Todos, por lo tanto, fingen no ver (o quizás no ven realmente) cuál es la verdadera nueva reacción; y así todos luchan contra la vieja reacción que la enmascara. Los temas de italiano asignados a los últimos exámenes de bachiller son un ejemplo del falso dilema y de la falsa lucha que he delineado. Por parte de la autoridad ha habido, evidentemente, antes que nada un tácito acuerdo: la derecha tradicional ha concedido algo a los moderados y a los progresistas y estos últimos han concedido algo a la derecha tradicional: de este modo el mundo académico y ministerial clérico-liberal se ha expresado acabadamente.
Al tema liberalizante propuesto por la frase a la española de Croce, se opone el tema fatalista extraído tramposamente de De Sanctis; a la lectura, que no puede dejar de ser moderna, aunque de carácter agnóstico y sociológico de una ciudad, se opone la lectura meramente escolástica de Pascoli y D’Annunzio, etc., etc.
La ficción, sin embargo, es única, todos aquellos que han inventado estos bellos temas se han atenido a un tradicionalismo y a un reformismo clásicos, ignorando de perfecto acuerdo que se trata de términos de referencia absolutamente privados de toda relación con la realidad.
Los «padres» de los cuales se habla en la frase de Croce son padres que estaban bien para los hijos de fines del siglo diecinueve o de todo el siglo actual hasta hace una decena de años: ahora ya no más (aunque los hijos, como veremos, no lo saben o lo saben mal).
Semánticamente el término «padre» ha comenzado a cambiar, naturalmente con Freud y el psicoanálisis, por lo cual la «herencia» del padre no es más necesariamente un dato positivo; puede por el contrario ser lícitamente interpretada como totalmente negativa. Ha cambiado todavía más, el término «padre», a través del análisis marxista de la sociedad: efectivamente, los «padres» a los cuales se refiere cándidamente Croce, son todos bellísimos señores burgueses (como él) con barbas solemnes y calvicies veneradas, ante mesas cubiertas de papeles o sentados dignamente sobre sillas doradas: son en resumen los padres del privilegio y del poder. No hay referencia siquiera mínima a padres barrenderos o albañiles, jornaleros o mineros, mecánicos o torneros, o bien ladrones y vagabundos. La herencia de la cual se habla es una herencia clasista de padres definidos como fascistas. No hay duda que se requieren muchos esfuerzos para poder mantener erguidos «sólidamente» los privilegios. Pero, al margen de todo esto (que yo he podido observar también desde hace diez o quince años) hay algo totalmente nuevo: es precisamente el verdadero nuevo poder que no quiere para nada tener cerca a tales padres. Es precisamente este poder el que no quiere más que los hijos se apropien una herencia de ideales semejantes.
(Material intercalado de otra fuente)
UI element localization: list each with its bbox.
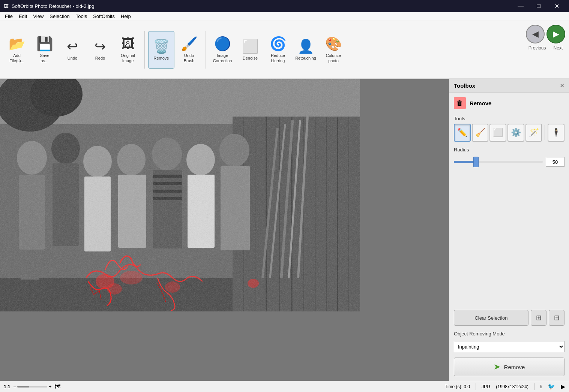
clear-selection-button[interactable]: Clear Selection [454, 310, 528, 326]
toolbar-denoise[interactable]: ⬜ Denoise [237, 31, 263, 69]
reduce-blurring-label: Reduceblurring [271, 53, 285, 63]
previous-button[interactable]: ◀ [526, 25, 545, 43]
toolbar-separator-1 [144, 31, 145, 69]
photo-container [0, 79, 449, 381]
svg-rect-46 [0, 79, 360, 311]
menu-edit[interactable]: Edit [16, 12, 30, 20]
nav-icon: 🗺 [54, 383, 60, 390]
settings-tool-btn[interactable]: ⚙️ [507, 124, 524, 142]
nav-area: ◀ ▶ Previous Next [526, 25, 565, 51]
app-icon: 🖼 [4, 3, 9, 9]
remove-icon: 🗑️ [153, 39, 170, 54]
tools-label: Tools [454, 116, 564, 121]
toolbar-retouching[interactable]: 👤 Retouching [293, 31, 319, 69]
remove-action-button[interactable]: ➤ Remove [454, 358, 564, 376]
remove-section-header: 🗑 Remove [454, 97, 564, 109]
menu-file[interactable]: File [2, 12, 16, 20]
menu-selection[interactable]: Selection [47, 12, 72, 20]
menu-softorbits[interactable]: SoftOrbits [90, 12, 118, 20]
toolbox-spacer [454, 172, 564, 305]
status-sep-2 [534, 383, 534, 390]
next-label: Next [554, 45, 563, 51]
remove-section-title: Remove [470, 100, 491, 106]
previous-label: Previous [528, 45, 546, 51]
zoom-slider[interactable]: − + [13, 384, 51, 389]
radius-slider-thumb[interactable] [473, 157, 479, 167]
colorize-icon: 🎨 [325, 36, 342, 52]
toolbar-redo[interactable]: ↪ Redo [87, 31, 113, 69]
maximize-button[interactable]: □ [530, 0, 547, 12]
toolbox-close-button[interactable]: ✕ [560, 82, 564, 89]
original-image-icon: 🖼 [121, 36, 135, 52]
tools-row: ✏️ 🧹 ⬜ ⚙️ 🪄 🕴 [454, 124, 564, 142]
denoise-label: Denoise [243, 56, 258, 61]
toolbar: 📂 AddFile(s)... 💾 Saveas... ↩ Undo ↪ Red… [0, 21, 569, 79]
remove-action-label: Remove [504, 364, 525, 370]
window-controls: — □ ✕ [512, 0, 565, 12]
denoise-icon: ⬜ [242, 39, 259, 54]
remove-label: Remove [154, 56, 169, 61]
toolbar-undo-brush[interactable]: 🖌️ UndoBrush [176, 31, 202, 69]
social-youtube-icon[interactable]: ▶ [561, 383, 565, 390]
redo-label: Redo [95, 56, 105, 61]
toolbar-colorize-photo[interactable]: 🎨 Colorizephoto [320, 31, 347, 69]
toolbar-reduce-blurring[interactable]: 🌀 Reduceblurring [265, 31, 291, 69]
radius-slider-track[interactable] [454, 161, 543, 163]
radius-slider-fill [454, 161, 476, 163]
toolbox-body: 🗑 Remove Tools ✏️ 🧹 ⬜ ⚙️ 🪄 🕴 Radius [449, 93, 569, 381]
file-format: JPG [482, 384, 490, 389]
mode-select[interactable]: Inpainting Content-Aware Fill Solid Colo… [454, 341, 564, 352]
zoom-minus-icon[interactable]: − [13, 384, 16, 389]
mode-label: Object Removing Mode [454, 331, 564, 337]
eraser-tool-btn[interactable]: 🧹 [472, 124, 489, 142]
photo-svg [0, 79, 360, 311]
image-dimensions: (1998x1312x24) [496, 384, 528, 389]
nav-arrows: ◀ ▶ [526, 25, 565, 43]
zoom-level: 1:1 [4, 384, 10, 389]
person-tool-btn[interactable]: 🕴 [548, 124, 564, 142]
menu-tools[interactable]: Tools [73, 12, 90, 20]
undo-brush-label: UndoBrush [184, 53, 195, 63]
zoom-plus-icon[interactable]: + [49, 384, 51, 389]
reduce-blurring-icon: 🌀 [270, 36, 287, 52]
invert-selection-icon-btn[interactable]: ⊟ [549, 310, 564, 326]
mini-slider-fill [17, 386, 29, 388]
toolbar-original-image[interactable]: 🖼 OriginalImage [115, 31, 141, 69]
toolbox-header: Toolbox ✕ [449, 79, 569, 93]
close-button[interactable]: ✕ [548, 0, 565, 12]
info-icon[interactable]: ℹ [540, 384, 542, 389]
radius-section: Radius [454, 147, 564, 167]
save-as-icon: 💾 [36, 36, 53, 52]
undo-label: Undo [68, 56, 77, 61]
menu-help[interactable]: Help [118, 12, 134, 20]
add-files-label: AddFile(s)... [9, 53, 24, 63]
mini-slider-track[interactable] [17, 386, 47, 388]
magic-wand-tool-btn[interactable]: 🪄 [525, 124, 542, 142]
image-area[interactable] [0, 79, 449, 381]
retouching-icon: 👤 [297, 39, 314, 54]
pencil-tool-btn[interactable]: ✏️ [454, 124, 471, 142]
image-correction-label: ImageCorrection [213, 53, 232, 63]
radius-input[interactable] [546, 157, 564, 167]
menu-view[interactable]: View [30, 12, 47, 20]
toolbar-add-files[interactable]: 📂 AddFile(s)... [4, 31, 30, 69]
save-as-label: Saveas... [40, 53, 49, 63]
retouching-label: Retouching [295, 56, 316, 61]
toolbar-undo[interactable]: ↩ Undo [59, 31, 86, 69]
title-bar: 🖼 SoftOrbits Photo Retoucher - old-2.jpg… [0, 0, 569, 12]
toolbox-title: Toolbox [454, 82, 475, 89]
status-right: Time (s): 0.0 JPG (1998x1312x24) ℹ 🐦 ▶ [445, 383, 565, 390]
minimize-button[interactable]: — [512, 0, 529, 12]
social-twitter-icon[interactable]: 🐦 [548, 383, 555, 390]
tools-section: Tools ✏️ 🧹 ⬜ ⚙️ 🪄 🕴 [454, 116, 564, 142]
status-bar: 1:1 − + 🗺 Time (s): 0.0 JPG (1998x1312x2… [0, 381, 569, 392]
toolbar-remove[interactable]: 🗑️ Remove [148, 31, 174, 69]
select-all-icon-btn[interactable]: ⊞ [531, 310, 546, 326]
tools-separator [545, 125, 545, 140]
toolbar-save-as[interactable]: 💾 Saveas... [32, 31, 58, 69]
rect-select-tool-btn[interactable]: ⬜ [489, 124, 506, 142]
toolbar-image-correction[interactable]: 🔵 ImageCorrection [209, 31, 236, 69]
next-button[interactable]: ▶ [546, 25, 565, 43]
undo-icon: ↩ [67, 39, 78, 54]
nav-labels: Previous Next [528, 45, 563, 51]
La relación, pues, entre el que ha designado el tema y quien lo ha desarrollado, es una relación que se cumple en el margen de poder fingido que el poder real todavía concede a sus defensores y a sus adversarios, porque le digieren, académicamente, los viejos sentimientos.
También el maravilloso derecho a la «interiorización» (atribuido por otra parte, mediante un De Sanctis falsificado a un Leopardi falsificado) no guarda más relación con la realidad de hoy: porque, evidentemente, sólo se puede interiorizar lo que es exterior. El hombre medio de los tiempos de Leopardi podía interiorizar todavía la naturaleza y la humanidad en su pureza ideal objetivamente contenida en ellas; el hombre medio de hoy puede interiorizar un Seiscientos o un refrigerador, quizás un weekend en Ostia. Cosa en la cual hay un residuo de humanidad gracias a la pasión y al caos en que todavía estos nuevos valores son vividos. A la espera de que la pasión sea esterilizada del todo y homologada y que el caos sea técnicamente abolido, el nuevo poder real concede aún un terreno vago donde el falso poder a la antigua pueda proclamar la bondad de la interiorización como huida doble, desprecio de los bienes y consuelo por los bienes perdidos.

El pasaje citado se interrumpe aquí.